DIRECTIONS FOR THIS TASK
From the records below, transcribe exactly the lines that begin at the line with "No. 36-G, 37-F, Level-20, Office" and end at the line with "free website", both included.

'''

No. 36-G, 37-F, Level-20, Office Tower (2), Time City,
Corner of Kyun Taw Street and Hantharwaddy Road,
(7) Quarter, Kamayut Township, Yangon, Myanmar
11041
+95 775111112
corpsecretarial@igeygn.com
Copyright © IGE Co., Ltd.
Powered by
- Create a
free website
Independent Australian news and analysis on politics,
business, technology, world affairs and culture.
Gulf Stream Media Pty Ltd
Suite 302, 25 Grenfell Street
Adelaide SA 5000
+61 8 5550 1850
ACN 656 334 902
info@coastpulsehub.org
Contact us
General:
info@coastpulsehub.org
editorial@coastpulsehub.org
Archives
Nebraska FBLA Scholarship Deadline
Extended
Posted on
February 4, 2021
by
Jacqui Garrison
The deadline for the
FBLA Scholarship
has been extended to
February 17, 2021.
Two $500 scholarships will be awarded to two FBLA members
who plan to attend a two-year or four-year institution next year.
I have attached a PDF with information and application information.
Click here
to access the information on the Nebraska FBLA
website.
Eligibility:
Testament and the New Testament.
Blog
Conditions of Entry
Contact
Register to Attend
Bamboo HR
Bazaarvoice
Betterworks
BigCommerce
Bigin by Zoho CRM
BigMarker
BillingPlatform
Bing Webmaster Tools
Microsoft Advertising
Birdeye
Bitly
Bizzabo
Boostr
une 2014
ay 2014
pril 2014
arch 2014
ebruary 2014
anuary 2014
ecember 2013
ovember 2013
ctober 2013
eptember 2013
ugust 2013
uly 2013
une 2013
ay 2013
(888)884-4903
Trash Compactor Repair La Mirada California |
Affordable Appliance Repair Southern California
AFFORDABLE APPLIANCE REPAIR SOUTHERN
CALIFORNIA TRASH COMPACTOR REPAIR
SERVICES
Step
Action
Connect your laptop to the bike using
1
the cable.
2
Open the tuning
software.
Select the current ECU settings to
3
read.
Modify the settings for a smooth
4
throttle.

'''
'''

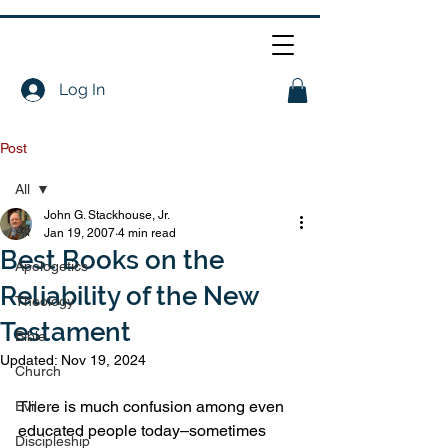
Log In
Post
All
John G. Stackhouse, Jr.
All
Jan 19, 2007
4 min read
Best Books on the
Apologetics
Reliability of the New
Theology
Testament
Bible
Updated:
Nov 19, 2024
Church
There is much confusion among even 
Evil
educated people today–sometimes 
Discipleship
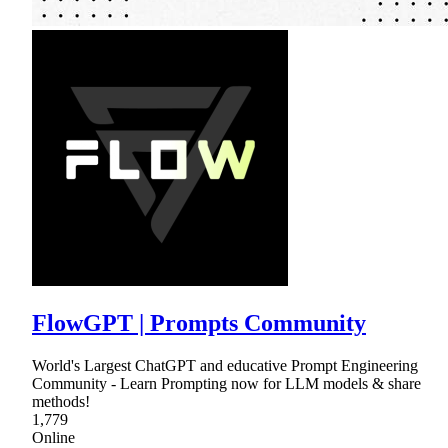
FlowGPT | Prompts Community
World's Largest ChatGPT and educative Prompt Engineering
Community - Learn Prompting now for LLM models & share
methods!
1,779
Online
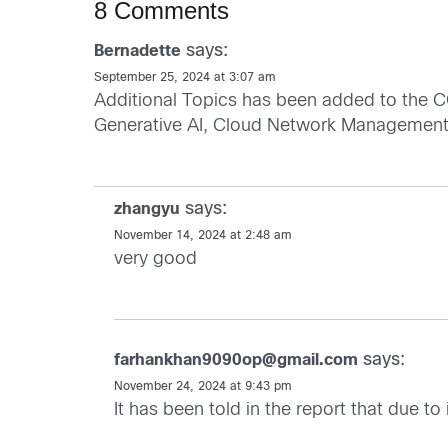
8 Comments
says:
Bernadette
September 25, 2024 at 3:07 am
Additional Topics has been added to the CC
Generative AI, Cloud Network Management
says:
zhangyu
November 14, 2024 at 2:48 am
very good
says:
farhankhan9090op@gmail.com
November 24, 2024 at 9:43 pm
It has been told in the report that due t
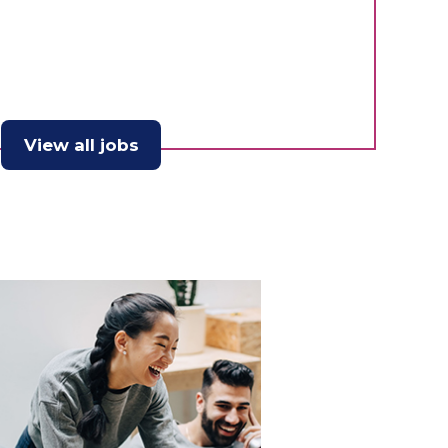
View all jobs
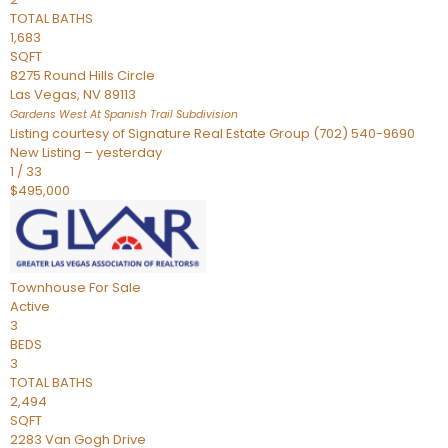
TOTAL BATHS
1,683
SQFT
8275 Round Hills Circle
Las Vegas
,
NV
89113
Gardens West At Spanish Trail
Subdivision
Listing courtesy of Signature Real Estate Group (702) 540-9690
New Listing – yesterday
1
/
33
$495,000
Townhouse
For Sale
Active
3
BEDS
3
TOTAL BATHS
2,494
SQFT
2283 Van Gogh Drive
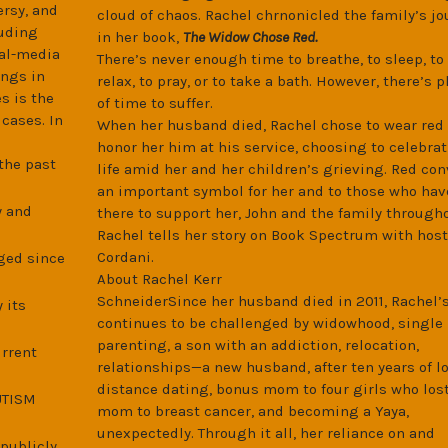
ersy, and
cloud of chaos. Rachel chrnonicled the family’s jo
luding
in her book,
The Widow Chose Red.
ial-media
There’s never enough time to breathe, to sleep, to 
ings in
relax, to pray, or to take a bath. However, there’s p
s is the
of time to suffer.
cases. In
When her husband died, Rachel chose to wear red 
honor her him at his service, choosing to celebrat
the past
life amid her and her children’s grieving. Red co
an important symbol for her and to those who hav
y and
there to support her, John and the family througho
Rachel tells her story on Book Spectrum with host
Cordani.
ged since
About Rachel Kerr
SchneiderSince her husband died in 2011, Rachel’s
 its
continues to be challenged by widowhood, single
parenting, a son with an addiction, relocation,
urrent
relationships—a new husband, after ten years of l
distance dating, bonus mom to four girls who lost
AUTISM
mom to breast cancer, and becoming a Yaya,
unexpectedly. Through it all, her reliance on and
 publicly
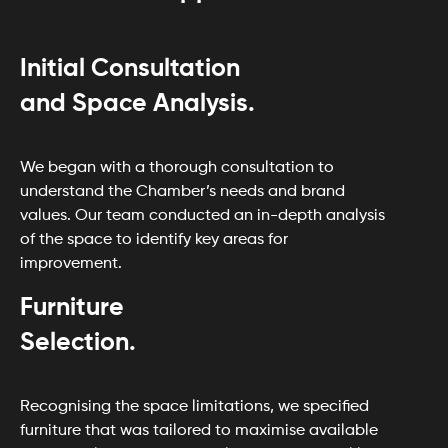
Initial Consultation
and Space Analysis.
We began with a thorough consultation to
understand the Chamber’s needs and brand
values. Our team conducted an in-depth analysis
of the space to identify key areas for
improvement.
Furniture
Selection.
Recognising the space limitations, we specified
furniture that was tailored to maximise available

'''
'''

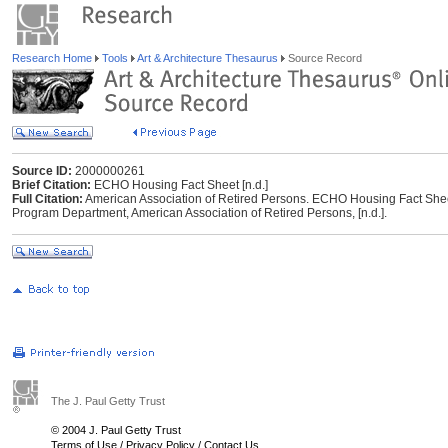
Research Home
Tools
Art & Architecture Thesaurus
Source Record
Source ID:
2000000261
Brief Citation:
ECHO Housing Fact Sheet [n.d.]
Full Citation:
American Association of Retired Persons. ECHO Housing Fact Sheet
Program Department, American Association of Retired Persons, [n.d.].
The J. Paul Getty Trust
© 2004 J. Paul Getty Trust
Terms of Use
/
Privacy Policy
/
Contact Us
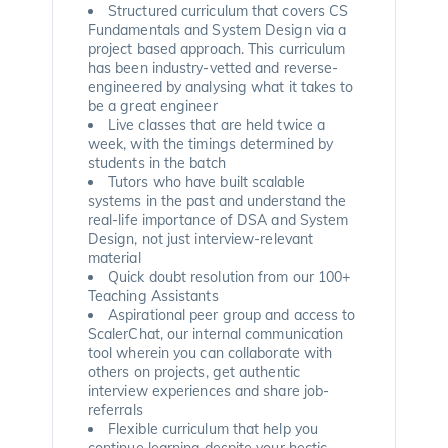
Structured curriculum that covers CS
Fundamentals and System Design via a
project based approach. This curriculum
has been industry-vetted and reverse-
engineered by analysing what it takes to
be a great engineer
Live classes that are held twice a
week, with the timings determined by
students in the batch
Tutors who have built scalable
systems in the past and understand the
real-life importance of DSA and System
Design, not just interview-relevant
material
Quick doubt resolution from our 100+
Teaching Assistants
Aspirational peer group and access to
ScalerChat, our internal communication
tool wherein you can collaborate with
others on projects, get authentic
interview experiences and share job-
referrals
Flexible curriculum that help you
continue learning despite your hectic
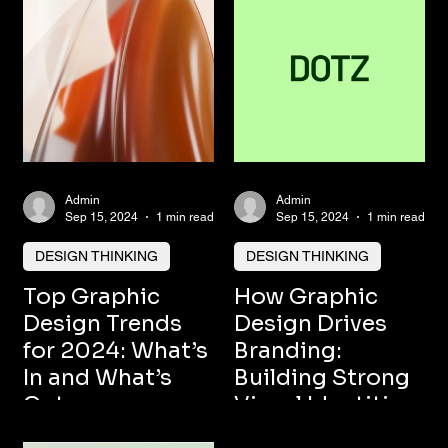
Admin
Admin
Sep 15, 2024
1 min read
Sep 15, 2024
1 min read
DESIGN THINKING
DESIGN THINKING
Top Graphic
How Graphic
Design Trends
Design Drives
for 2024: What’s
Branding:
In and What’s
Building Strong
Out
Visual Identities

'''

WRITTEN ANSWER
No. 36-G, 37-F, Level-20, Office Tower (2), Time City,
Corner of Kyun Taw Street and Hantharwaddy Road,
(7) Quarter, Kamayut Township, Yangon, Myanmar
11041
+95 775111112
corpsecretarial@igeygn.com
Copyright © IGE Co., Ltd.
Powered by
- Create a
free website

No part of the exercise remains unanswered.